Меня вообще даже не интересует: умная она или нет. Если бы она была круглой дурой — я бы все равно за нее заступился. В тех условиях. А в этих условиях — люди судят о ней по другим параметрам.
Когда в Москве начали печатать «Чонкина», против меня выступили кавалеры клуба «Золотая Звезда». Там были Герои Советского Союза, даже дважды Герои, и они про меня писали, что я клеветник, западногерманский господинчик, который бежал на Запад и там этому Западу старается угодить. Я им ответил очень грубо. Некоторые люди мне говорили: «Ну как же можно? Они же герои». Они действительно герои. Но они при этом дураки. То, что они говорили обо мне, — это были ложь, клевета и невежество. Герой может быть и дураком, и подлецом.
— И у вас не возникает ощущение, что Савченко вас подвела?
— Абсолютно не возникает. Когда ее освободили, у меня кто-то на Украине спросил: а что вы думаете насчет выдвижения Савченко в президенты? И я сказал, что вот про это я совершенно не знаю. Героизм и какие-то способности — совершенно разные вещи. В Советском Союзе в депутаты толкали Героев соцтруда, а сейчас — актеров, певцов, телеведущих. Это глупость. Хорошо бы, чтобы политической деятельностью занимались люди, обладающие политическими талантами. И кстати, человек, обладающий политическим талантом, не обязательно должен быть героем.

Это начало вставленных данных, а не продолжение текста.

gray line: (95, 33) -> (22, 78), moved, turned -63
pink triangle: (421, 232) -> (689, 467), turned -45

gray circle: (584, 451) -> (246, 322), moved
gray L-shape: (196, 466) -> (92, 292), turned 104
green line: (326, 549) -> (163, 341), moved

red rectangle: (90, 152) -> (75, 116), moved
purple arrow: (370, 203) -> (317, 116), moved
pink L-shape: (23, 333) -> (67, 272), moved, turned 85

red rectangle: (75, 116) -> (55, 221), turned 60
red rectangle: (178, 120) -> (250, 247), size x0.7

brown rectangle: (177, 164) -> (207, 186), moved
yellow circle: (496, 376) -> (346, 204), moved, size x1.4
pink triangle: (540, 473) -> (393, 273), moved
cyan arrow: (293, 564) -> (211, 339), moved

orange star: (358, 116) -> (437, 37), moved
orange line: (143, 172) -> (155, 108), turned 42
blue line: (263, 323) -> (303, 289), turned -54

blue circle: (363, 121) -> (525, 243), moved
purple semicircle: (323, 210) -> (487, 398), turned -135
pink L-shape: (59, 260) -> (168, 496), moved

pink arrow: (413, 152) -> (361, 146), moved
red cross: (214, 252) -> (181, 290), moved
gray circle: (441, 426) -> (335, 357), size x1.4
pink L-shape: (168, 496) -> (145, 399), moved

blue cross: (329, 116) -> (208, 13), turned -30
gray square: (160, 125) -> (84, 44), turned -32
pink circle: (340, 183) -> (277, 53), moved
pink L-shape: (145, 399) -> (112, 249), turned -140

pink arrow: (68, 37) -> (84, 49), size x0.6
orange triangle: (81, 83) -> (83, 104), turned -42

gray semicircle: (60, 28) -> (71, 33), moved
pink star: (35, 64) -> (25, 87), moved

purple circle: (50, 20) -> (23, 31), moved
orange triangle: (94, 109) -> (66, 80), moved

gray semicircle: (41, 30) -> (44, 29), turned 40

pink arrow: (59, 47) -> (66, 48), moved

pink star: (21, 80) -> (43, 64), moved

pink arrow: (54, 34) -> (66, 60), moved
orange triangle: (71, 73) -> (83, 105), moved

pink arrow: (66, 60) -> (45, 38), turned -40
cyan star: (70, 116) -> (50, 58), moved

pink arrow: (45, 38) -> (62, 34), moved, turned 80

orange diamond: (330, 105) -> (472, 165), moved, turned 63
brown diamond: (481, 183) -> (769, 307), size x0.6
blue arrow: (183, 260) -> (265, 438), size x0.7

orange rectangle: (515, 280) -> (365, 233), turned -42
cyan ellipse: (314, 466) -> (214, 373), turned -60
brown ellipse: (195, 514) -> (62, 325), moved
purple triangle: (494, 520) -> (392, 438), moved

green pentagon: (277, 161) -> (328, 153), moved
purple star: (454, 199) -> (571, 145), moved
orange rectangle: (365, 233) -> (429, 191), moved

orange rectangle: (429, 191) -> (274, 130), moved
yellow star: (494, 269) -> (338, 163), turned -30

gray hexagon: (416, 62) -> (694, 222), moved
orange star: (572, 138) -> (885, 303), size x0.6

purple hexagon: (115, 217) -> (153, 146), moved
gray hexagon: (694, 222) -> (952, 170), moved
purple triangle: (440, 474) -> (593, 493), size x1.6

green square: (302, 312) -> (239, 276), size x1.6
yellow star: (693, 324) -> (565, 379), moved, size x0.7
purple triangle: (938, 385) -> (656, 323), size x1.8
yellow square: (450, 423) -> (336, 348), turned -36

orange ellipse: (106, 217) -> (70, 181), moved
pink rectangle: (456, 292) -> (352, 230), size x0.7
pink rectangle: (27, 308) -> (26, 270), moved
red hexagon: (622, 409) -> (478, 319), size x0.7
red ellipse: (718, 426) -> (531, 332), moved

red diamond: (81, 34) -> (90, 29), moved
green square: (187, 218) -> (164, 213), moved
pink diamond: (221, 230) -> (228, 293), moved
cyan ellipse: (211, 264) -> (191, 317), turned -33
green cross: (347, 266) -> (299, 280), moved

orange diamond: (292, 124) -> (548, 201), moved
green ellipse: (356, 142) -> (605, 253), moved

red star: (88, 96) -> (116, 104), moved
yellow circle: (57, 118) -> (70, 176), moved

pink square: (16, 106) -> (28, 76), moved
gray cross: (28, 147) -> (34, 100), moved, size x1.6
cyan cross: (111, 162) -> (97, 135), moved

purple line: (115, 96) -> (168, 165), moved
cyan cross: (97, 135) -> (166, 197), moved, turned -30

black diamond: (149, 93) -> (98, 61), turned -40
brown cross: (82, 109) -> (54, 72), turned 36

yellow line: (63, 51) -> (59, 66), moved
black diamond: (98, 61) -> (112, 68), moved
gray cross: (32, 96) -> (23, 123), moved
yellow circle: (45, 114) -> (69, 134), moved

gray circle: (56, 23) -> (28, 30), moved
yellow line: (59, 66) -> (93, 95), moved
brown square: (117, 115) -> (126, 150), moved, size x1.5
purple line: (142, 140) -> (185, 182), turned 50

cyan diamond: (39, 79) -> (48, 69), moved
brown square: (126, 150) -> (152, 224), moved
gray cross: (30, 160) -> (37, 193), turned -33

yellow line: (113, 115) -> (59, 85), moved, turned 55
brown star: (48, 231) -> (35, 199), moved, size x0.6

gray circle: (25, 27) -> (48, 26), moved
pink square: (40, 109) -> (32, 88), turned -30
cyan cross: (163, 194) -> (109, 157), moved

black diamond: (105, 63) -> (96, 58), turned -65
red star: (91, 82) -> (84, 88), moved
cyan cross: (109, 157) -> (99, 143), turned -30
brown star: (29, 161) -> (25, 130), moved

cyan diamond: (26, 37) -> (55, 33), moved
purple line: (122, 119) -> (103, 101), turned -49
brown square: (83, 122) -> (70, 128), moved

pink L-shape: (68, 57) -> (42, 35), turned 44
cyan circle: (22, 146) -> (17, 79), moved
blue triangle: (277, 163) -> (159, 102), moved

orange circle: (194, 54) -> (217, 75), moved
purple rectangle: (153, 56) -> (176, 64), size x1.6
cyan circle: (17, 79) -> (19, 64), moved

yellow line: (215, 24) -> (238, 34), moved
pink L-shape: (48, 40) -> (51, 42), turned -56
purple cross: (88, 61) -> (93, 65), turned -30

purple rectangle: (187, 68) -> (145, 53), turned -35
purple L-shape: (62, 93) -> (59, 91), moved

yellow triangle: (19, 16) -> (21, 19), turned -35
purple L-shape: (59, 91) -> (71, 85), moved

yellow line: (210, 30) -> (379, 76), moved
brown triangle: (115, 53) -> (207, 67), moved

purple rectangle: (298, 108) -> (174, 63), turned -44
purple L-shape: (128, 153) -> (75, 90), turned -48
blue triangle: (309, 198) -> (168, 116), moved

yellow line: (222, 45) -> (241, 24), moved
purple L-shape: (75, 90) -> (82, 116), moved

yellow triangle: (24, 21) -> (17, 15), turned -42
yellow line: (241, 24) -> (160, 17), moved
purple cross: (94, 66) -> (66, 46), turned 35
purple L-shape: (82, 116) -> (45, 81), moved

Впрочем, существует большая пропасть между героизмом и трусостью.
Есть люди, лезущие куда-то по дурости, а есть смелость разумная. Конечно, настоящий политик не может быть совсем трусом. Как и настоящий писатель не может быть трусом. Если он трус, это обязательно отразится на том, что он пишет. И, с другой стороны, писатель, слишком озабоченный политическими сиюминутными делами, соскальзывает к изображению жизни в черно-белых красках: этот плохой, тот святой… В жизни обычно сложнее.
Если художник посвящает себя баррикадной борьбе — это будет ему мешать. И если сидит в подвале, зарывши голову в песок, — тоже. Писатель должен быть смелым в своих мыслях.
У меня в 70-х годах был один знакомый киевский писатель. И он решил написать Брежневу письмо, что тот бандит, сволочь и все такое. При этом он рассчитывал стать героем, прославиться и недооценивал смертельного риска, которому себя подвергал. «Как ты думаешь, если я такое сделаю, меня посадят? « — спрашивал он меня. Я отвечал: «Конечно, посадят. Я тебе не советую этого делать». Он возражал: «А вот Солженицына не посадили. Его выслали». Тогда многие хотели брать пример с Солженицына и рассчитывали на благополучный исход. Я этому человеку говорил: «Если тут вступаешь в борьбу с государством, ты должен быть готов к самому худшему, и только тогда у тебя будет шанс победить». Он меня, к сожалению, не послушал. Его посадили в тюрьму, там он заболел, испытывал невыносимые боли, но его пытали тем, что не лечили. И он умер.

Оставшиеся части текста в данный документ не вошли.